● The problem:
Keeping every word the same, give again only the lines from the one with "bibliothèque de la Guillotière" through the end of the data, both included, and leave every picture out.

● Entries supplied:
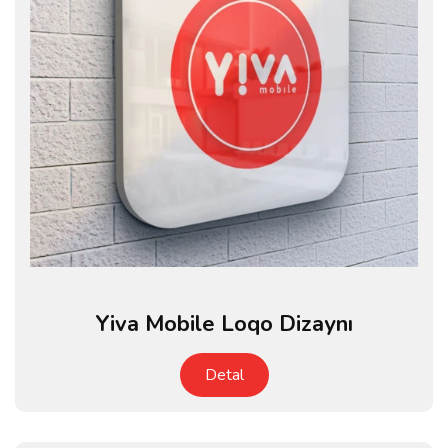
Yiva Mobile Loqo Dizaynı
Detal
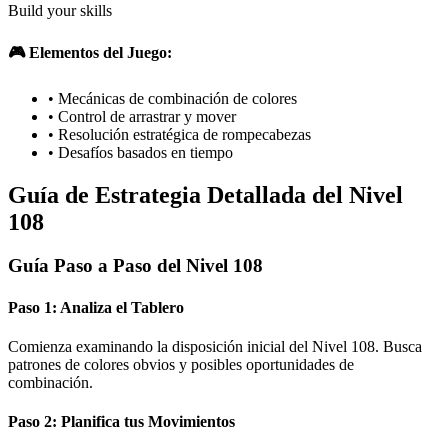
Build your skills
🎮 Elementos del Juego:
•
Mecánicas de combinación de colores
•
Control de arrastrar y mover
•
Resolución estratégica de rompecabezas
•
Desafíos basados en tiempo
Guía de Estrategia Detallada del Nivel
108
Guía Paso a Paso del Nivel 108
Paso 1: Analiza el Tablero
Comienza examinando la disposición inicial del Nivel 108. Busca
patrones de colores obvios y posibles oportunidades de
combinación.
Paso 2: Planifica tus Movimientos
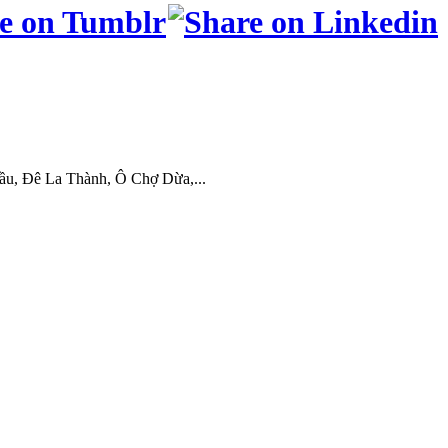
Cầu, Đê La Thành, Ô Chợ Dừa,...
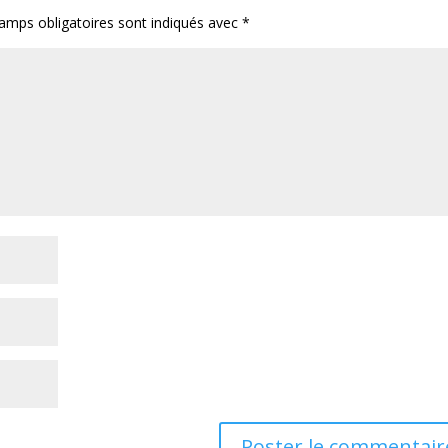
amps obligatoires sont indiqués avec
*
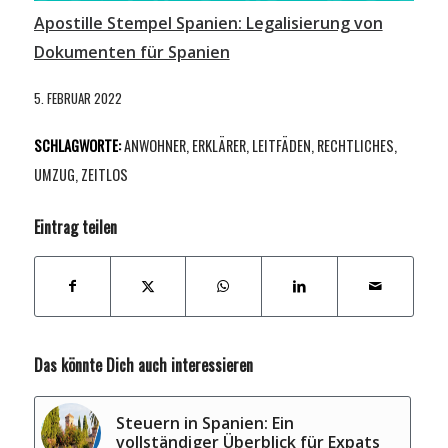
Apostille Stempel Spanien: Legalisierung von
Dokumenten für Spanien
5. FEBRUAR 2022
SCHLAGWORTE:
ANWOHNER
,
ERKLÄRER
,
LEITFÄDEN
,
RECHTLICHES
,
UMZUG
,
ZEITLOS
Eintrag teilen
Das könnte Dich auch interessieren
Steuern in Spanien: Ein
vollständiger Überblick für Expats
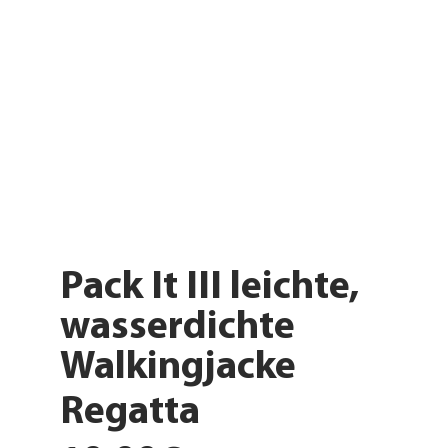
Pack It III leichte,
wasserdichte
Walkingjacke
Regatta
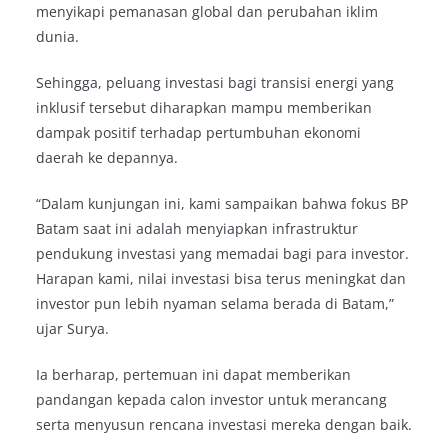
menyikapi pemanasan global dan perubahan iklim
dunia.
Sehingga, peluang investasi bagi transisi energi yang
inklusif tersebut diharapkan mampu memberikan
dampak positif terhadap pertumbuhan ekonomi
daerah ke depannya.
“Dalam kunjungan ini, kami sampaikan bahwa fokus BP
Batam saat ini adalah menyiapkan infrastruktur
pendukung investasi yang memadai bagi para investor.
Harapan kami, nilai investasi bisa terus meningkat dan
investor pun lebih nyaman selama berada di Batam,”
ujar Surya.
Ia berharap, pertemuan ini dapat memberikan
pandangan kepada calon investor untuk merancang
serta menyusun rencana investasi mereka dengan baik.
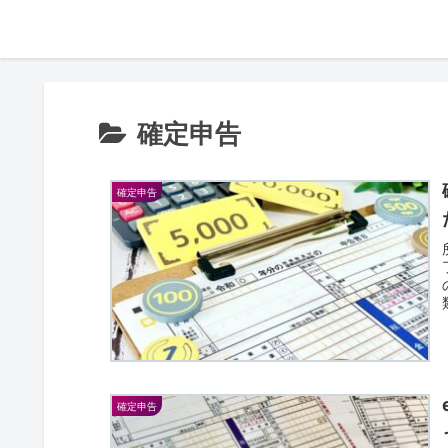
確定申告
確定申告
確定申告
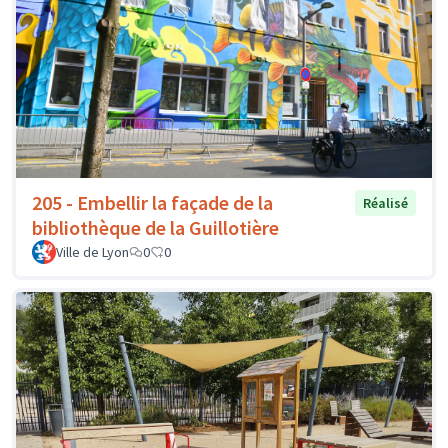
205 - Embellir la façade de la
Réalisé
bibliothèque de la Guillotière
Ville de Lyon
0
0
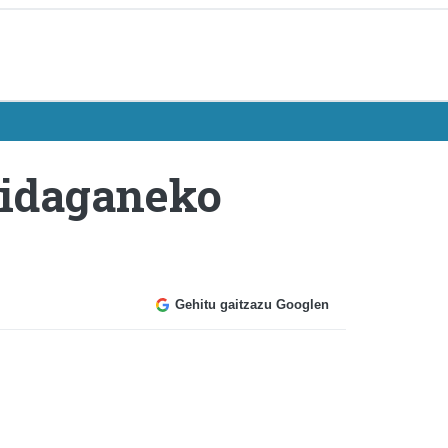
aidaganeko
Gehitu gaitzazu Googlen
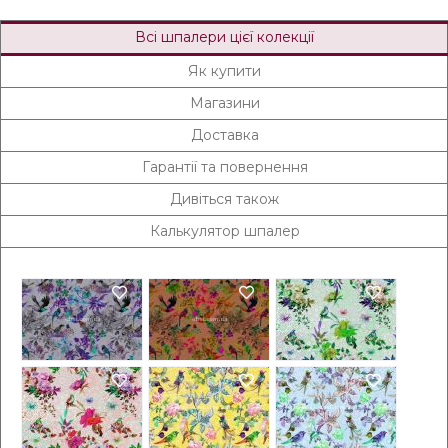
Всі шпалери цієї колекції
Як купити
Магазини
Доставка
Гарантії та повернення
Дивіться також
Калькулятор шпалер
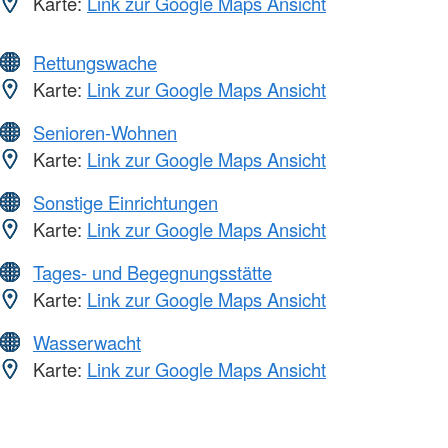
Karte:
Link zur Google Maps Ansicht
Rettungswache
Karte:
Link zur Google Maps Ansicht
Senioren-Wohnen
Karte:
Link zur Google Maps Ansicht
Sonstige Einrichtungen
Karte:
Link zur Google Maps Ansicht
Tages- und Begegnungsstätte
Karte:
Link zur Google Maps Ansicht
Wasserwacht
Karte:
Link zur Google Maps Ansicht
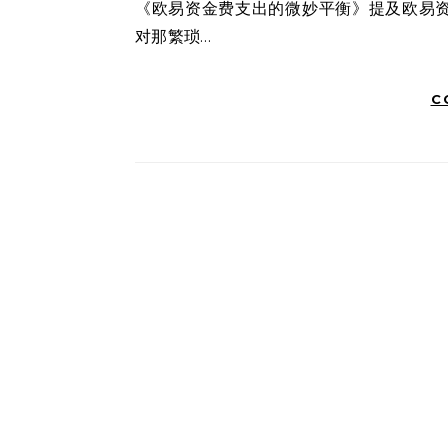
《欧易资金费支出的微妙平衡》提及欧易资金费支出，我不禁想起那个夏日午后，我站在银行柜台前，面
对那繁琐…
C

● Output of the task:
bibliothèque de la Guillotière
Ville de Lyon
0
0
aidaganeko
Gehitu gaitzazu Googlen
Всі шпалери цієї колекції
Як купити
Магазини
Доставка
Гарантії та повернення
Дивіться також
Калькулятор шпалер
Karte:
Link zur Google Maps Ansicht
Rettungswache
Karte:
Link zur Google Maps Ansicht
Senioren-Wohnen
Karte:
Link zur Google Maps Ansicht
Sonstige Einrichtungen
Karte:
Link zur Google Maps Ansicht
Tages- und Begegnungsstätte
Karte:
Link zur Google Maps Ansicht
Wasserwacht
Karte:
Link zur Google Maps Ansicht
《欧易资金费支出的微妙平衡》提及欧易资金费支出，我不禁想起那个夏日午后，我站在银行柜台前，面
对那繁琐…
C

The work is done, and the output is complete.